Jetzt ist wieder die Alemannia mit ihren Geiern im Ansturm, dabei benutzen sie dressierte Klein-Tornados, welch eine köstliche Idee, mit denen sie die Bluthunde erbarmungslos in die Höhe heben und dann fallen lassen. Doch die Borussia gibt nicht auf. Sie kontert mit einer gesicherten Verteidigungsstellung; soweit ich das überblicke, buddeln sie nun 13, nein 14 Tellerminen in Strafraumhöhe ein, sperren den Elfmeterpunkt mit drei Selbstschußanlagen.
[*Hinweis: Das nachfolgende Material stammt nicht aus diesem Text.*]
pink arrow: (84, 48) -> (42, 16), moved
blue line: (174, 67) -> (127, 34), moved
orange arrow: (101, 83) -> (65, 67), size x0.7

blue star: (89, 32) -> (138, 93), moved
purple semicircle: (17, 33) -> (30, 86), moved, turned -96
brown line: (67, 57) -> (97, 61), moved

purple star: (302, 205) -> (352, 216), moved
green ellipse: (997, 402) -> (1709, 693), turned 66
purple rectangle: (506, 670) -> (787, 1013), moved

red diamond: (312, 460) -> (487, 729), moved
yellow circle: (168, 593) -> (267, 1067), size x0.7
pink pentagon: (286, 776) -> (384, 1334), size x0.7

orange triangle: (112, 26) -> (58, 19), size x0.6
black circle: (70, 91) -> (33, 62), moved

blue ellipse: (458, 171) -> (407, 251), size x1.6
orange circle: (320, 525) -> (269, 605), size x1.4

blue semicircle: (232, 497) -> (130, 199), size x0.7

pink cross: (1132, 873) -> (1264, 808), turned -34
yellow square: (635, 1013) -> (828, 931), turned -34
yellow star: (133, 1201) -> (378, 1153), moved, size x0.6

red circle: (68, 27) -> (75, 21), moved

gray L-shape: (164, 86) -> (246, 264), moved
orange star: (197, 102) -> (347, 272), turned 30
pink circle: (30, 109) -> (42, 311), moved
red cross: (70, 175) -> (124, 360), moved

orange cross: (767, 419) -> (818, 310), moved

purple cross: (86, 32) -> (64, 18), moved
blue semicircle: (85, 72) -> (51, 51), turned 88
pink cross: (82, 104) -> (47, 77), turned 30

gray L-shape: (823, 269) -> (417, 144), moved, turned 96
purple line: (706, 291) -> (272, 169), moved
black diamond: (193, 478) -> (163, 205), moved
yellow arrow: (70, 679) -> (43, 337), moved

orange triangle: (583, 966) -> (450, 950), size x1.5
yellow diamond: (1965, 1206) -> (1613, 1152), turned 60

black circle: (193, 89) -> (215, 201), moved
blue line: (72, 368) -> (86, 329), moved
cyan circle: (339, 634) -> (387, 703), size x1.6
Jaaaa, so verteidigt man sich geschickt gegen allzu ungestüme Angreifer. Der Torhüter Fritz Fangdenball hebt in rasender Geschwindigkeit im 5-Meter-Raum ein Schlammloch aus, göttlich, wenn er so einen Gegner eliminieren könnte — der Junge ist sein Geld wert.

Doch Alemannia gibt nicht auf: Mit drei Antiterroreinheiten fegen sie über den Platz, alles überrollend, was sich in den Weg stellt. Lustig sieht es aus, wie sich einige der niedergewalzten Gegner vor Ärger brüllend im Gras wälzen, na, die vertragen aber auch gar nichts! Dem Schiedsrichter wird es jetzt allerdings zu bunt, er räumt das Spielfeld bis auf dreizehn Mann jeder Mannschaft, da werden wohl einige gemeckert haben, diese Hinausstellungen sind sonst nicht erklärbar.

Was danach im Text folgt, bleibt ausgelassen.